Scan the data for "trực" and copy each matching line.

--

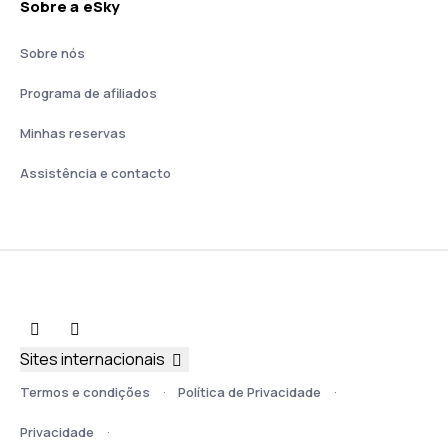
Sobre a eSky
Sobre nós
Programa de afiliados
Minhas reservas
Assistência e contacto
Sites internacionais
Termos e condições
Política de Privacidade
Privacidade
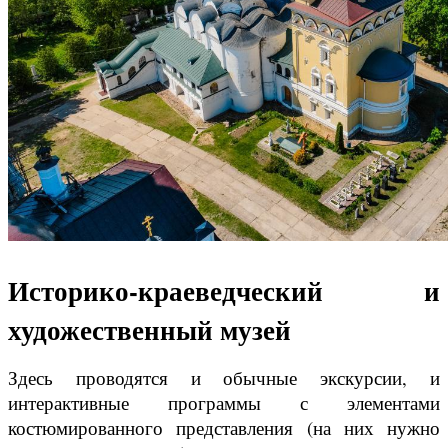
Историко-краеведческий и
художественный музей
Здесь проводятся и обычные экскурсии, и
интерактивные программы с элементами
костюмированного представления (на них нужно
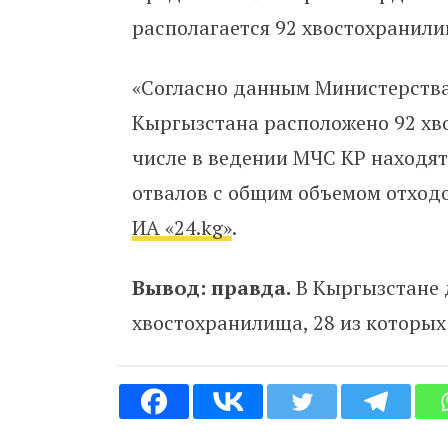
располагается 92 хвостохранили
«Согласно данным Министерства
Кыргызстана расположено 92 хво
числе в ведении МЧС КР находят
отвалов с общим объемом отходо
ИА «24.kg»
.
Вывод: правда.
В Кыргызстане 
хвостохранилища, 28 из которы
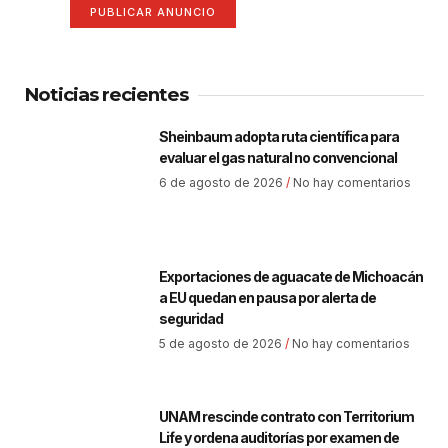
PUBLICAR ANUNCIO
Noticias recientes
Sheinbaum adopta ruta científica para
evaluar el gas natural no convencional
6 de agosto de 2026
No hay comentarios
Exportaciones de aguacate de Michoacán
a EU quedan en pausa por alerta de
seguridad
5 de agosto de 2026
No hay comentarios
UNAM rescinde contrato con Territorium
Life y ordena auditorías por examen de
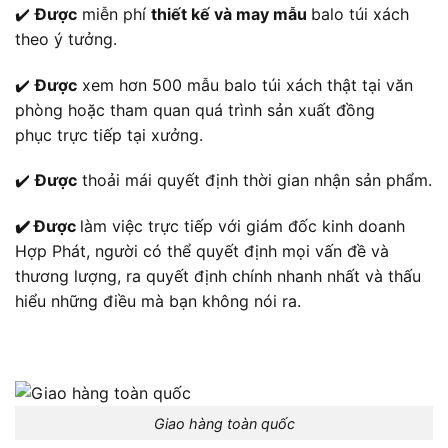
✔️
Được
miễn phí
thiết kế và may mẫu
balo túi xách
theo ý tưởng.
✔️
Được
xem hơn 500 mẫu balo túi xách thật tại văn
phòng hoặc tham quan quá trình sản xuất đồng
phục trực tiếp tại xưởng.
✔️
Được
thoải mái quyết định thời gian nhận sản phẩm.
✔️ Được
làm việc trực tiếp với giám đốc kinh doanh
Hợp Phát, người có thể quyết định mọi vấn đề và
thương lượng, ra quyết định chính nhanh nhất và thấu
hiểu những điều mà bạn không nói ra.
Giao hàng toàn quốc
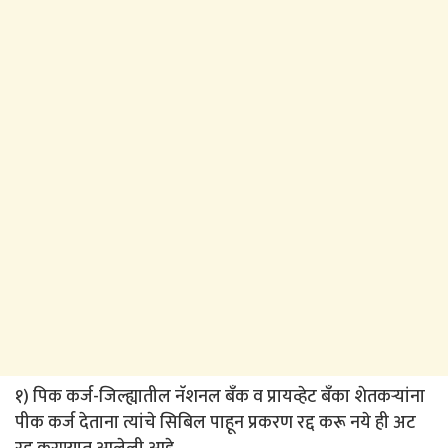
१) पिक कर्ज-जिल्ह्यातील नॅशनल बँक व प्रायव्हेट बँका शेतकऱ्यांना
पीक कर्ज देताना त्यांचे सिबिल पाहून प्रकरण रद्द करू नये ही अट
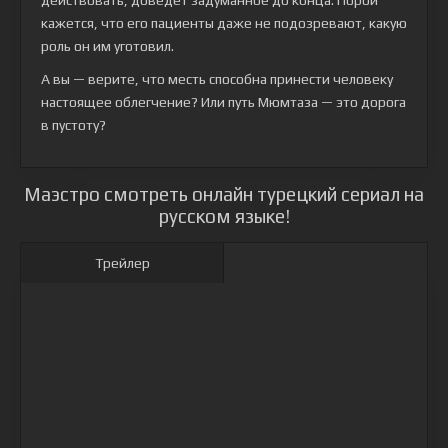
действовать, доведет задуманное до конца. Порой
кажется, что его пациенты даже не подозревают, какую
роль он им уготовил.
А вы — верите, что месть способна принести человеку
настоящее облегчение? Или путь Мюмтаза — это дорога
в пустоту?
Маэстро смотреть онлайн турецкий сериал на
русском языке!
Трейлер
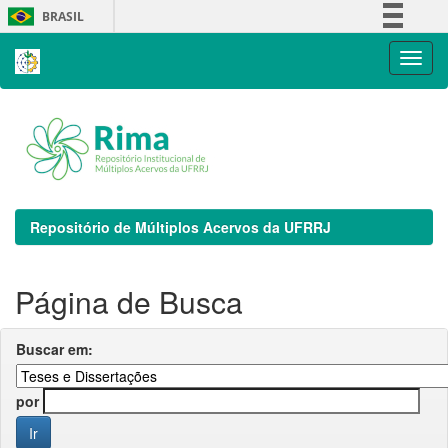
Skip
BRASIL
navigation
Simplifique!
Comunica BR
Participe
Acesso à informação
Legislação
Canais
Repositório de Múltiplos Acervos da UFRRJ
Página de Busca
Buscar em:
por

--

Answer space
phục trực tiếp tại xưởng.
làm việc trực tiếp với giám đốc kinh doanh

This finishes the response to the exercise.